The core issue is that you are mixing the composition and execution of your object graph by doing some execution during composition. In the DI style, constructors should be as simple as possible. When your class is asked to perform some meaningful work, such as when the GetConfigurationSettings method is called, that is your signal to begin in earnest.
The main benefit of structuring things in this way is that it makes everything more predictable. Errors during composition really are composition errors, and errors during execution really are execution errors.
The timing of work is also more predictable. I realize that application configuration doesn't really change during runtime, but let's say you had a class which reads a file. If you read it in the constructor during composition, the file's contents may change by the time you use that data during execution. However, if you read the file during execution, you are guaranteed to avoid the timing issues that inevitably arise with that form of caching.

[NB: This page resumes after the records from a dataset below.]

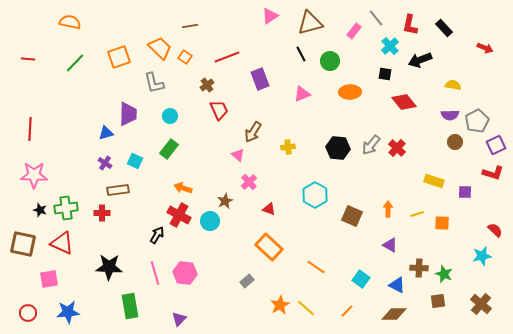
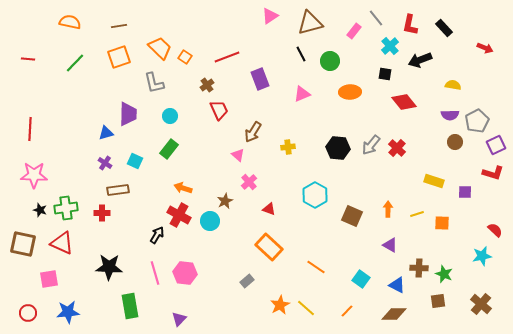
brown line at (190, 26): moved 71 px left
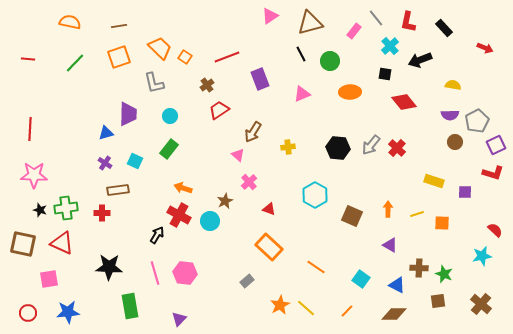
red L-shape at (410, 25): moved 2 px left, 3 px up
red trapezoid at (219, 110): rotated 100 degrees counterclockwise
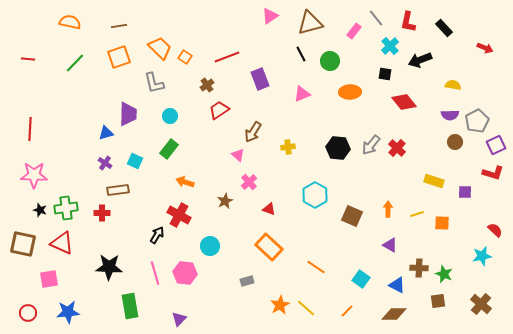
orange arrow at (183, 188): moved 2 px right, 6 px up
cyan circle at (210, 221): moved 25 px down
gray rectangle at (247, 281): rotated 24 degrees clockwise
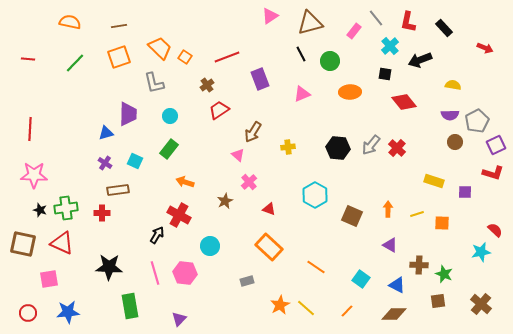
cyan star at (482, 256): moved 1 px left, 4 px up
brown cross at (419, 268): moved 3 px up
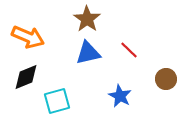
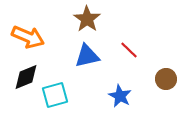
blue triangle: moved 1 px left, 3 px down
cyan square: moved 2 px left, 6 px up
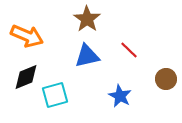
orange arrow: moved 1 px left, 1 px up
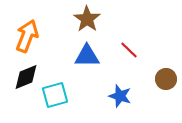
orange arrow: rotated 92 degrees counterclockwise
blue triangle: rotated 12 degrees clockwise
blue star: rotated 10 degrees counterclockwise
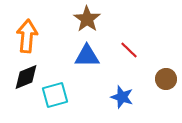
orange arrow: rotated 16 degrees counterclockwise
blue star: moved 2 px right, 1 px down
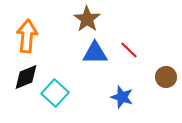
blue triangle: moved 8 px right, 3 px up
brown circle: moved 2 px up
cyan square: moved 2 px up; rotated 32 degrees counterclockwise
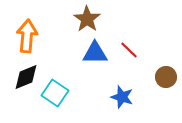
cyan square: rotated 8 degrees counterclockwise
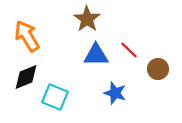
orange arrow: rotated 36 degrees counterclockwise
blue triangle: moved 1 px right, 2 px down
brown circle: moved 8 px left, 8 px up
cyan square: moved 4 px down; rotated 12 degrees counterclockwise
blue star: moved 7 px left, 4 px up
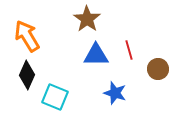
red line: rotated 30 degrees clockwise
black diamond: moved 1 px right, 2 px up; rotated 44 degrees counterclockwise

If caching is a part of your algorithm, as I imagine it is for GetConfigurationSettings, it still makes sense to implement that as part of execution rather than composition. The cached values may not have the same lifetime as the ConfigurationManager instance. Even if they do, encoding that into the constructor leaves you only one option, where as an execution-time cache offers far more flexibility and it solves your exception ambuguity issue.
I would not call throwing exceptions at composition-time a good practice. It is so because composition might have a fairly complex and indirect execution logic making reasonable exception handling virtually impossible. I doubt you could invent anything better than awful
try
{
var someComponent = context.Resolve<SampleClass>();
}
catch
{
// Yeah, just stub all exceptions cause you have no idea of what to expect
}
I'd recommend redesigning your classes in a way that their constructors do not throw exceptions unless they do really really need to do that (e.g. if they are absolutely useless with a null-valued constructor parameter). Then you'll need some methods that initialize your app, handle errors and possibly interact with user to do that.